Type Inference
The type inference engine assigns a data type to every expression in a SQL query: column references, literals, function calls, CASE, CAST, aggregates, window functions, and everything they nest inside.
Nullable-aware type system
Every inferred type carries nullability:
| Type | Meaning |
|---|---|
| Non-nullable | Known data type, guaranteed non-null |
| Nullable | Known data type, may be null |
| Null | The NULL literal |
| Unknown | Type could not be resolved (with diagnostic reason) |
This four-state model propagates through expressions. COALESCE(nullable_col, 0) is non-nullable, because the 0 argument is non-nullable, so the output cannot be null. A LEFT JOIN column becomes Nullable even if the source column is non-nullable. A CASE with no ELSE clause is Nullable.
Data types
The type system includes 100+ data types covering all 15 dialects:
- Numeric: TinyInt, SmallInt, Integer, BigInt, Int128, Decimal, BigDecimal, Float32, Float64
- String: Char, NChar, VarChar, NVarChar, Text
- Temporal: Date, Time, DateTime, Timestamp, Timestamptz, Timetz, Interval
- Boolean: Boolean
- Binary: Binary, VarBinary, Blob
- Complex: Array, Struct, Map (with recursive element types)

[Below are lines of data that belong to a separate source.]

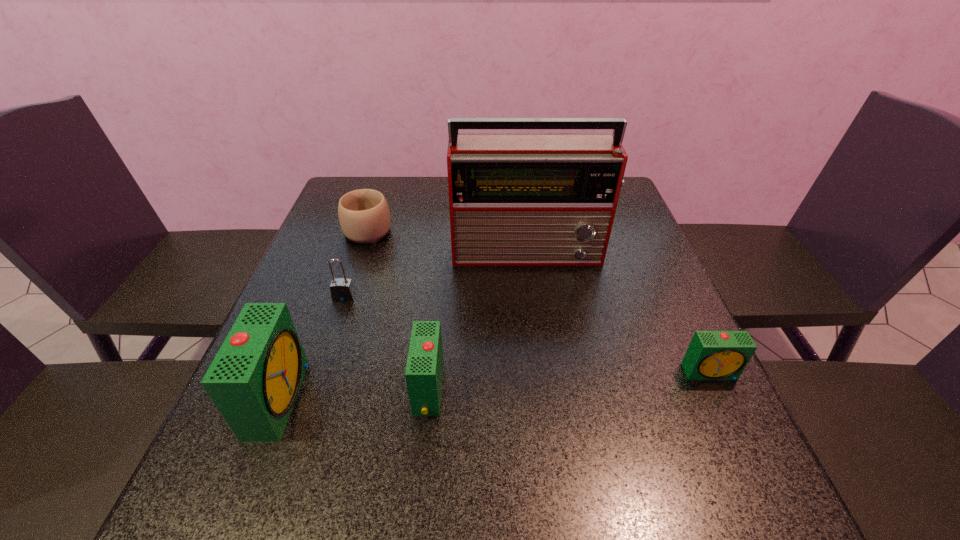 What are the coordinates of `vacant space at the left edge` in the screenshot? It's located at 303,306.

In the image, there is a desktop. At what (x,y) coordinates should I click in order to perform the action: click on vacant space at the right edge. Please return your answer as a coordinate pair (x, y). This screenshot has width=960, height=540. Looking at the image, I should click on (634, 237).

Identify the location of vacant space at the far left corner. (342, 180).

The image size is (960, 540). In order to click on vacant space at the near left corner of the desktop in this screenshot , I will do point(219,435).

At what (x,y) coordinates should I click in order to perform the action: click on free space at the near right corner of the desktop. Please return your answer as a coordinate pair (x, y). Looking at the image, I should click on (698, 445).

You are a GUI agent. You are given a task and a screenshot of the screen. Output one action in this format:
    pyautogui.click(x=<x>, y=<y>)
    Task: Click on the free space between the fifth shortest object and the fourth nearest object
    The width and height of the screenshot is (960, 540).
    Given the screenshot: What is the action you would take?
    pyautogui.click(x=312, y=348)

Identify the location of vacant region between the second tallest object and the second tallest alarm clock. Image resolution: width=960 pixels, height=540 pixels. (353, 394).

Image resolution: width=960 pixels, height=540 pixels. Find the location of `vacant area that lies between the shortest alarm clock and the second tallest alarm clock`. vacant area that lies between the shortest alarm clock and the second tallest alarm clock is located at coordinates (569, 381).

This screenshot has width=960, height=540. I want to click on vacant space that's between the shortest alarm clock and the radio receiver, so (x=620, y=312).

The image size is (960, 540). What are the coordinates of `free area in between the padlock and the tallest alarm clock` in the screenshot? It's located at (312, 348). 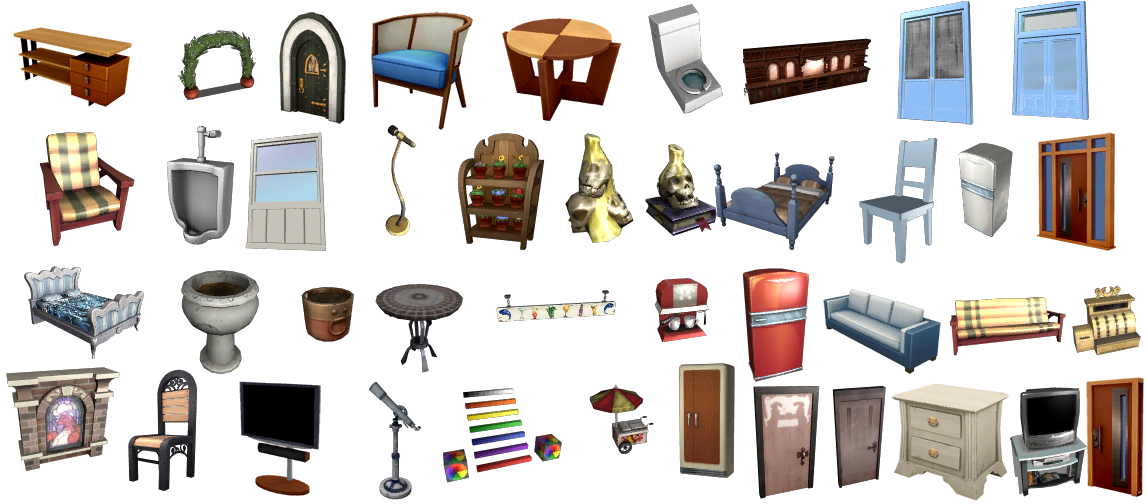 What are the coordinates of `doors/windows` in the screenshot? It's located at (928, 79), (1059, 76), (288, 202), (1070, 209), (1105, 422), (850, 444), (777, 449), (705, 430).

- Dialect-specific: JSON, JSONB (PostgreSQL), SUPER (Redshift), GEOGRAPHY (BigQuery), VARIANT (Snowflake)
Function signatures
134+ built-in ANSI function signatures are registered, with dialect-aware extensions. Each signature defines how input types map to output types:
- Fixed return:
COUNT(*)always returns Integer. - Passthrough:
ABS(x)returns the same type as its argument. - Coercion:
COALESCE(a, b)returns the least upper bound of all argument types. - Math-aware: dividing two integers produces a floating-point result.
- Conditional:
IF(cond, then, else)coerces the then/else branches. - Constructor:
ARRAY[1, 'a']infers the array element type from its contents. - Aggregate:
SUM(integer_col)widens to BigInt;SUM(decimal_col)preserves Decimal.
Type coercion
When types need to combine (UNION columns, CASE branches, COALESCE arguments), the engine applies coercion hierarchies:
- Numeric rank: TinyInt < SmallInt < Integer < BigInt < Int128 < Decimal < BigDecimal < Float32 < Float64
- Temporal: Date widens to DateTime widens to Timestamp widens to Timestamptz
- String: Text > VarChar > Char > NVarChar > NChar
- Parameterized: Decimal precision and scale, VarChar length, and Timestamp precision are merged to the wider variant
- Complex: Array and Struct element types are coerced recursively
What it powers
Type inference isn't just informational. It enables:
- Lineage accuracy. Knowing that
SUM(a)produces BigInt vs Decimal affects downstream type propagation. - Optimization safety. The optimizer uses types to decide whether a simplification preserves semantics (for example,
x = NULLcan only be simplified if nullability is known). - Schema validation. Check that UNION branches, INSERT values, and CASE branches have compatible types.
- IDE features. Type-aware auto-complete and inline type hints.